The two neighbours have always had complicated relations, strained by historical animosity and the Soviet domination after World War II.
A plane crash that killed Poland's president and 95 others in Russia two years ago first brought the nations together, only to push them apart due to disputes over who was responsible.
Russian fans wanted to march to the stadium today and their representatives told Warsaw officials they wanted only to celebrate "the festival of football", the director of Warsaw's security and crisis unit said.
"I've asked them for peaceful behaviour, not to provoke anyone in the streets," said Ewa Gawor, in charge of security in Warsaw. "We want this festival to be peaceful. We've had such assurances, nevertheless we will be watchful."
UEFA has told Warsaw to expect about 20,000 Russian fans in the city, spread across the stadium and the fan zone. A Warsaw police spokesman said they were fully prepared, but declined to give precise numbers of how many officers would be on the streets.
Russia coach Dick Advocaat and the country's soccer chief laid a wreath in Warsaw on Sunday to commemorate the victims of the plane crash in an attempt to defuse tensions. A movement led by Jaroslaw Kaczynski, the ex-president's twin and leader of Poland's main opposition party, questions whether the crash was an accident and says Moscow may be at least partially to blame.
Poles also fear the Russian fans may display Soviet era symbols that remind them of the 44 years under Moscow's domination behind the Iron Curtain.

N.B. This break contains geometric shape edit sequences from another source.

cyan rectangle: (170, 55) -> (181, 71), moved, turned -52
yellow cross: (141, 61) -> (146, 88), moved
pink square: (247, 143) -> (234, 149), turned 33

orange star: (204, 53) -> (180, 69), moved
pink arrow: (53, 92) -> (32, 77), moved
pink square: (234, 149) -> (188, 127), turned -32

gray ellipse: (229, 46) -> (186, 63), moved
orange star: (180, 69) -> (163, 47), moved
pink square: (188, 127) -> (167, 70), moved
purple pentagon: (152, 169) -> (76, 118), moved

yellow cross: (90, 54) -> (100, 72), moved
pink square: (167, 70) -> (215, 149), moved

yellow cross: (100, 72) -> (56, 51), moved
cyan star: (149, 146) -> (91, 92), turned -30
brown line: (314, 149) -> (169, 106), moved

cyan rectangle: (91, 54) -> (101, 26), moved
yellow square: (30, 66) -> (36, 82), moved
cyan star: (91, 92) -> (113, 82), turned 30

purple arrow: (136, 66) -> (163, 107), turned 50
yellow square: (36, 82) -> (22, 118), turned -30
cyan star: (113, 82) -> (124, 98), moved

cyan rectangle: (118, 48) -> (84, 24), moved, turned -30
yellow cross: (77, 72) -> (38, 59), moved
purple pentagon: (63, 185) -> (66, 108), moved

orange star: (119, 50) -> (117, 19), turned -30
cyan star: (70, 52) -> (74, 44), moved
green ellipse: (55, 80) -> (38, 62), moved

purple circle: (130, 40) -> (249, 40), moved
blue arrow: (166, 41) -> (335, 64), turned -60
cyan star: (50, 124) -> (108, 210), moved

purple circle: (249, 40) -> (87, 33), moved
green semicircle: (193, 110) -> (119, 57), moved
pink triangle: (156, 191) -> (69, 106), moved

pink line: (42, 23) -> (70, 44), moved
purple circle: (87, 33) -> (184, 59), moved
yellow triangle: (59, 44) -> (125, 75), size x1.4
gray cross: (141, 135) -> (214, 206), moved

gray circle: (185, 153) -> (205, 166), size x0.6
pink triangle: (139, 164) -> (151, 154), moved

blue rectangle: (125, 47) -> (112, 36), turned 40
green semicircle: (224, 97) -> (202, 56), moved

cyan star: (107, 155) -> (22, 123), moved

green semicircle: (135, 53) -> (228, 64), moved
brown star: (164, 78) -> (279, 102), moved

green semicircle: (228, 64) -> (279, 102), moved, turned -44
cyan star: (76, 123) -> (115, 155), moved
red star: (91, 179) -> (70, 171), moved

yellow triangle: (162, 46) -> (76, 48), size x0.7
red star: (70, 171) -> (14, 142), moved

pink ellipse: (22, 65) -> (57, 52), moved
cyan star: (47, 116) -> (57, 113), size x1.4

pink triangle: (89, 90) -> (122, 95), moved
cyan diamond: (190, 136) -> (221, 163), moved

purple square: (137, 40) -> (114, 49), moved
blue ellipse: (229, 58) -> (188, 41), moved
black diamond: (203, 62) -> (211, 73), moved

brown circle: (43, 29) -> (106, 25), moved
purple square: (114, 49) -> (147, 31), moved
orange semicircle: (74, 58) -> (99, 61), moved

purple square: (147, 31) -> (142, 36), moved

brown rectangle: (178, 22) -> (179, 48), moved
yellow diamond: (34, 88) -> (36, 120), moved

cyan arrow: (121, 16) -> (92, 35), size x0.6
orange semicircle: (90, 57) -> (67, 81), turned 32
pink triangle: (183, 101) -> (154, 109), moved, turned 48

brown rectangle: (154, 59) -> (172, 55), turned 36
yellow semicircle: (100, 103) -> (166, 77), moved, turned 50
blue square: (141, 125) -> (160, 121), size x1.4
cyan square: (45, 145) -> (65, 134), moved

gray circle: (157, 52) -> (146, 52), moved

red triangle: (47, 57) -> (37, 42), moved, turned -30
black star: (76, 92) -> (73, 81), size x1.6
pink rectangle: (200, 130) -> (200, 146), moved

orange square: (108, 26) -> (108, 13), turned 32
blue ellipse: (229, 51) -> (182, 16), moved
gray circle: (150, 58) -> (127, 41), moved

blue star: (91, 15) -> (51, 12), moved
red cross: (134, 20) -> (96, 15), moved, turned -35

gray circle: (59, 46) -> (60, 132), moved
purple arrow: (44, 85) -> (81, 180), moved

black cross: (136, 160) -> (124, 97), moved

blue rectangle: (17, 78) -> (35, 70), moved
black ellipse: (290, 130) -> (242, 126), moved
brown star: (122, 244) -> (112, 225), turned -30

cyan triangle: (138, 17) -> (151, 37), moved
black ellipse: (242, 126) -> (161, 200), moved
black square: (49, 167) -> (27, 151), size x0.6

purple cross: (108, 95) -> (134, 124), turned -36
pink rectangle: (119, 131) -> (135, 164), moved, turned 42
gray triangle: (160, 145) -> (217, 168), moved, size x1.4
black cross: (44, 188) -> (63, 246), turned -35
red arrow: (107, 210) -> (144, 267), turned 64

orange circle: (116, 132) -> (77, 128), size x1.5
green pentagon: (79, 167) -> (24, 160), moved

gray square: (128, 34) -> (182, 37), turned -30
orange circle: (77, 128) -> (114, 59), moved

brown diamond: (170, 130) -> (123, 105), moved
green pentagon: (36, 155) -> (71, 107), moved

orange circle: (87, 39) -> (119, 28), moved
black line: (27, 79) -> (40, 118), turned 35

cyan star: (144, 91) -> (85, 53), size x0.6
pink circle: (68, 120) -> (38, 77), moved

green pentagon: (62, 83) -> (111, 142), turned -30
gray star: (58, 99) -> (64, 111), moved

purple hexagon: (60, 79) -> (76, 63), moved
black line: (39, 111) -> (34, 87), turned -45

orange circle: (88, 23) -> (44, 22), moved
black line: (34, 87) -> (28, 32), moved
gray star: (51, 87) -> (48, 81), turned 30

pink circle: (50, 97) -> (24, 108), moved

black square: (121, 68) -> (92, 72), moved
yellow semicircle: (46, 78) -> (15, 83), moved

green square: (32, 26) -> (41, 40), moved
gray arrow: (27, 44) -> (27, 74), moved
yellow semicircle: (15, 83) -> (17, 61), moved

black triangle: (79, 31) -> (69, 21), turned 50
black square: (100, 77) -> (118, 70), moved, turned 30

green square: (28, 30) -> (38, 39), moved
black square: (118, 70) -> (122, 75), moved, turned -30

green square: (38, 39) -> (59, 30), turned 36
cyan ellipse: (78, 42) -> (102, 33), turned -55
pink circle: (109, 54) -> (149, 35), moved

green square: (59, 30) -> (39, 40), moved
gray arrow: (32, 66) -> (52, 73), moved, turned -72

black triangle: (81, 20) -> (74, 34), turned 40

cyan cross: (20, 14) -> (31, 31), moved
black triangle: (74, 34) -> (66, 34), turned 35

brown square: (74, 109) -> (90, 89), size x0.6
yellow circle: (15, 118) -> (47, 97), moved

"Every little thing brings back all the historical grievances, which have not been fully resolved," said Andrzej Rychard, a sociologist at the Polish Academy of Science.
Alexander Shprygin, head of the Russian fan association, said: "Our walk has nothing to do with politics, fans have nothing to do with politics. All we want is to show support for our team - we don't want any provocations."
A group of Russian and Polish fans also laid wreaths together at a cemetery for Soviet soldiers and at the monument to the 1944 Warsaw uprising, Poland's PAP agency reported.
Russian fans displayed illegal banners and threw fireworks during the team's opening match against the Czech Republic in Wroclaw on Friday, and UEFA has launched disciplinary proceedings against the Russian FA, which has since appealed to its fans to behave.
Beyond isolated incidents, the tournament has so far been mostly calm.
Poland's interior minister said that, of 905,000 fans attending games at stadiums or in the fan zones, only 72 were arrested, including 41 local fans and 10 Russians.
Tensions are also growing between Russians and Ukrainians in the western Ukrainian city of Lviv, which hosts three Group B games. Russian fans scuffled briefly with Ukrainians outside the fan zone after the side's 4-1 win over the Czechs.
Lviv is in the western and predominantly ethnic Ukrainian part of the country, where Russians are identified with the Soviet control from 1939-91.
Mayor Andriy Sadovyi denied there were tensions, telling a news conference on Sunday; "We all have fun together - Russian, Ukrainians, Poles. I wish the same for other cities".
He said he wasn't planning extra police for the fan zone tomorrow and blamed Friday's problems on fans who had drunk too much beer.
Russian and Ukrainian nationalists exchanged blows in Lviv on May 9, 2011 during ceremonies to mark the end of World War Two. The trouble started when the Russians marched with a Communist flag.